🖊️ Homework
Week 1
Problem 1
John invests \(X\) in a fund growing in accordance with the accumulation function implied by the amount function \[A(t)=4t^2+8t+4.\] Edna invests \(X\) in another fund growing in accordance with the accumulation function implied by the amount function \[A(t)=4t^2+2.\] When does Edna’s investment exceed John’s?
Problem 2
What deposit made today will provide for a payment of \(\$1000\) in 1 year and \(\$2000\) in 3 years, if the effective rate of interest is \(7.5\%\)?
Problem 3
Company \(X\) received the approval to start no more than two projects in the current calendar year. Three different projects were recommended, each of which requires an investment of 800 to be made at the beginning of the year.

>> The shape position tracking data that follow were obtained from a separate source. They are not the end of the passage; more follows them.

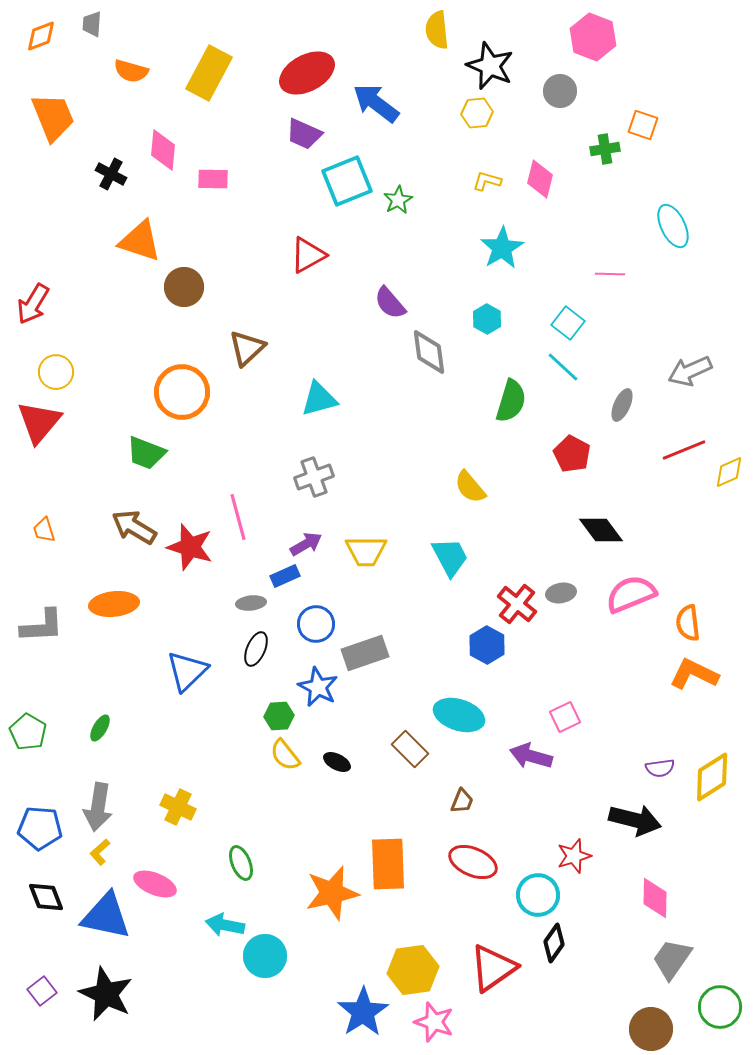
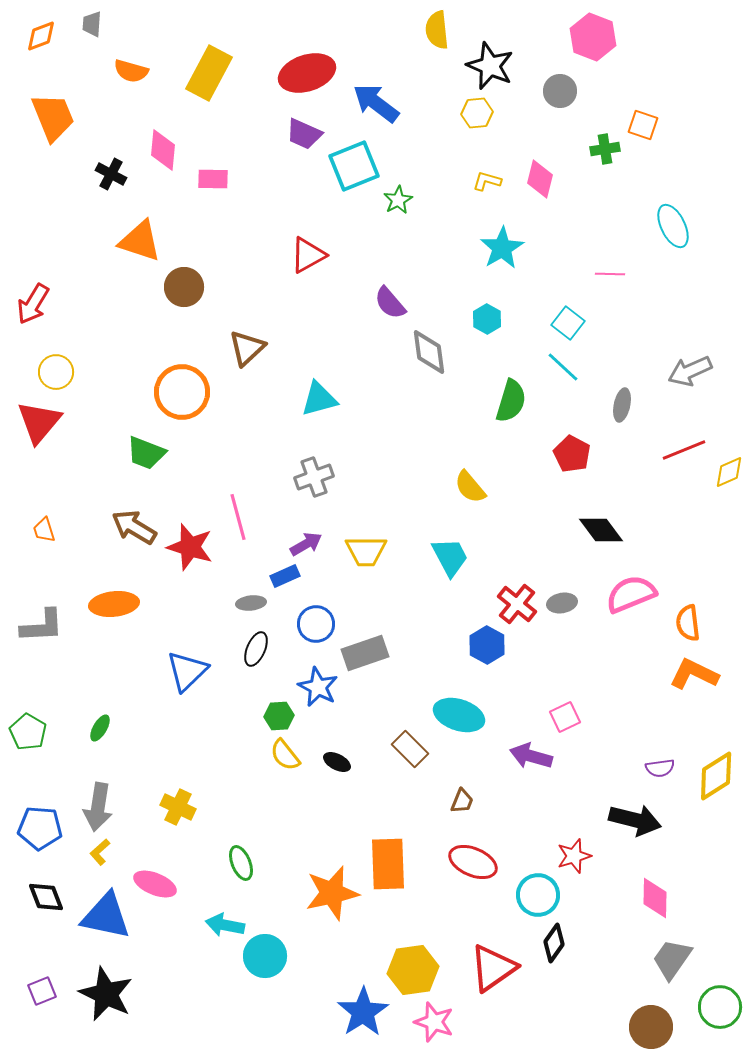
red ellipse at (307, 73): rotated 10 degrees clockwise
cyan square at (347, 181): moved 7 px right, 15 px up
gray ellipse at (622, 405): rotated 12 degrees counterclockwise
gray ellipse at (561, 593): moved 1 px right, 10 px down
yellow diamond at (712, 777): moved 4 px right, 1 px up
purple square at (42, 991): rotated 16 degrees clockwise
brown circle at (651, 1029): moved 2 px up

The cash flows for each of the three projects are shown in Table 9.1:
End of year | Project A | Project B | Project C |
---|---|---|---|
1 | 500 | 500 | 500 |
2 | 500 | 300 | 250 |
3 | -175 | -175 | -175 |
4 | 100 | 150 | 200 |
5 | 0 | 200 | 200 |
The company uses an annual effective interest rate of \(10\%\) to discount its cash flows.
Determine which combination of projects the company should select.